According to the Office of Minority Health, Hispanic males are four times as likely to have either HIV infection or AIDS as compared to white males and Hispanic females were four times as likely to have AIDS in 2019 as compared to white females. Additionally
- A recent CDC report found that 35% of Hispanic/Latina transgender women had HIV, compared to 17% of white transgender women.
- In 2020 just 16% oof Latine/Hispanic people eligible for preexposure prophylaxis (PrEP) in the U.S were prescribed it, compared to 65% of white people.

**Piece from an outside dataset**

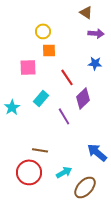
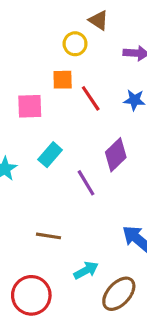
brown triangle: (86, 12) -> (98, 20), moved
yellow circle: (43, 31) -> (75, 44), moved
red line: (67, 77) -> (91, 98), moved
red circle: (29, 172) -> (31, 295), moved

According to a recent article published by the National Institutes of Health, Black and Latino men who have sex with men (MSM) and trans women expressed low awareness of PrEP, a critical HIV prevention tool. Barriers to PrEP include discrimination, greater feelings of stigma toward LGBTQ+ identities as well as people living with HIV, language barriers, undocumented status, and lack of health insurance.
This reflects an urgency for more comprehensive PrEP education and further development of community partnerships with agencies serving Latino MSM. A study promoting PrEP uptake for Latinos suggested the use of promotores/promotoras, who are trusted community members who could communicate medical language and bridge PrEP services to Latino communities placed at greatest risk for HIV.
Crucial to the health of the Hispanic/Latinx community is Medicaid, the largest source of insurance coverage for people living with HIV in the U.S. As current Medicaid enrollment cuts pose a serious threat to the community, recertification efforts must be a priority, as highlighted in this El Diario op-ed by Guillermo Chacon, President of the Latino Commission on AIDS and Amida Care Board Member.
More targeted and culturally appropriate PrEP information and referrals, plus better access to HIV testing and treatment, will help end the HIV epidemic in the Hispanic community.